Brady wouldn't reveal specifics about Fidelity's technology, such as the number of data centers the company operates, or which hardware or virtualization vendors the company buys from. In an interview with Network World, he spoke generally about the major themes Fidelity's IT department finds important: virtualization, consolidation and standardization.
The advantages of server virtualization are numerous, Brady notes. "Box consolidation" is just a "fringe benefit," he says. Simplifying and automating maintenance by treating everything as a virtual application is a big time-saver.
"Today an application has so many hooks into an operating system and a platform, that maintenance has to be done concurrently and it's a very complex, time-consuming process," Brady says. "By applying a hypervisor, even if we have one application on one box, we completely change our service models, we change our provisioning models, and we provide optimized service management."

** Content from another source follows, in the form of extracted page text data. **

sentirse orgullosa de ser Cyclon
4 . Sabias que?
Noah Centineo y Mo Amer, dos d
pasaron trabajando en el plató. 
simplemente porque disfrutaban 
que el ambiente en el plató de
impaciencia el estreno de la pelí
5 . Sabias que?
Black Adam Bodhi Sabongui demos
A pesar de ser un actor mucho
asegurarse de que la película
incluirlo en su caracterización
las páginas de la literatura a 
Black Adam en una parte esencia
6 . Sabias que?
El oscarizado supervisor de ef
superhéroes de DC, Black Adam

Fidelity began virtualizing servers almost three years ago, and is broadening that effort. The key isn't really choosing the right vendor, whether it be VMware or Microsoft, Brady says. The important thing is breaking the bond between hardware and application across nearly all Fidelity's infrastructure.
Just about any application is a candidate for virtualization, but some will be pushed off until near the end of the project due to complexity. The virtualization of high-end RISC systems with significant scaling needs will have to wait, partly because RISC virtualization software is less mature than x86 hypervisors, Brady says.